**TASK BRIEF**
In the data below, set down exactly the lines from the one containing "этапе началась кристаллизация клеток и" up to and including the one containing "Realizovali nám viacero". Leave the pictures out.

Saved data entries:
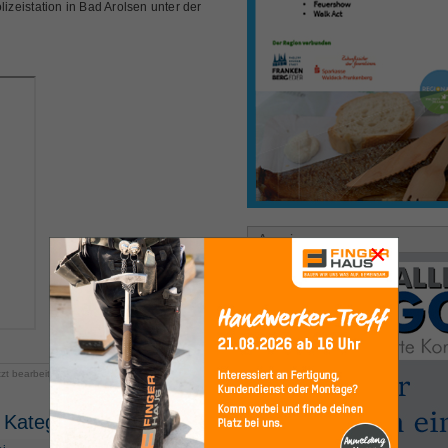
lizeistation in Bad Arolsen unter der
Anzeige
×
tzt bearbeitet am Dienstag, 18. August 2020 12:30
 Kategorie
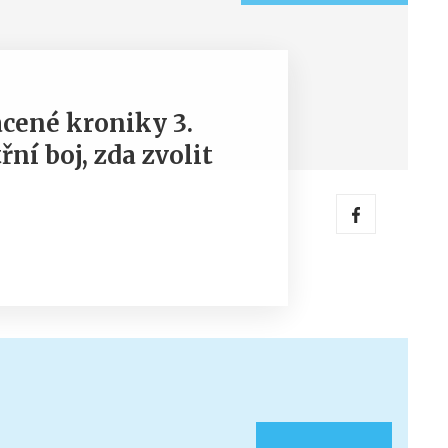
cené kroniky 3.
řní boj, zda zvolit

* * *

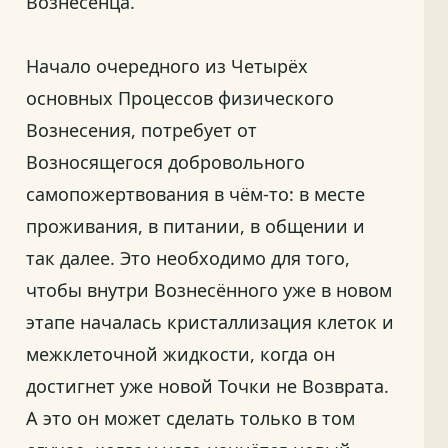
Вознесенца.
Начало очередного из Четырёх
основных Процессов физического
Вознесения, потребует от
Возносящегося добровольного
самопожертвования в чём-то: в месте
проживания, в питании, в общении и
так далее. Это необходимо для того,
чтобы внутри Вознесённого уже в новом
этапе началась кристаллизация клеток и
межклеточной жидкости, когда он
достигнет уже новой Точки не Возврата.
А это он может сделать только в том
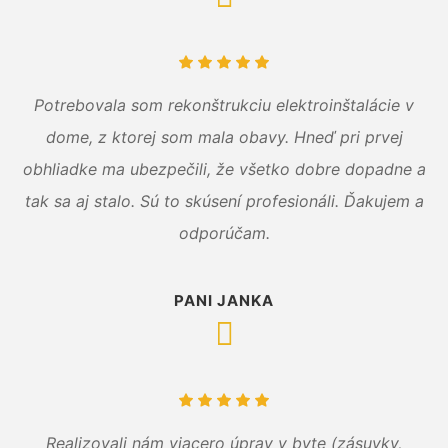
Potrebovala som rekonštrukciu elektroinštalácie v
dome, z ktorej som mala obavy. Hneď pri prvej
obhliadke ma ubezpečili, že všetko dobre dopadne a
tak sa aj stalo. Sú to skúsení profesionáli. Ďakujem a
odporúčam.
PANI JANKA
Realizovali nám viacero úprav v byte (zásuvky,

**RESPONSE TO THIS EXERCISE**
этапе началась кристаллизация клеток и
межклеточной жидкости, когда он
достигнет уже новой Точки не Возврата.
А это он может сделать только в том
Potrebovala som rekonštrukciu elektroinštalácie v
dome, z ktorej som mala obavy. Hneď pri prvej
obhliadke ma ubezpečili, že všetko dobre dopadne a
tak sa aj stalo. Sú to skúsení profesionáli. Ďakujem a
odporúčam.
PANI JANKA
Realizovali nám viacero úprav v byte (zásuvky,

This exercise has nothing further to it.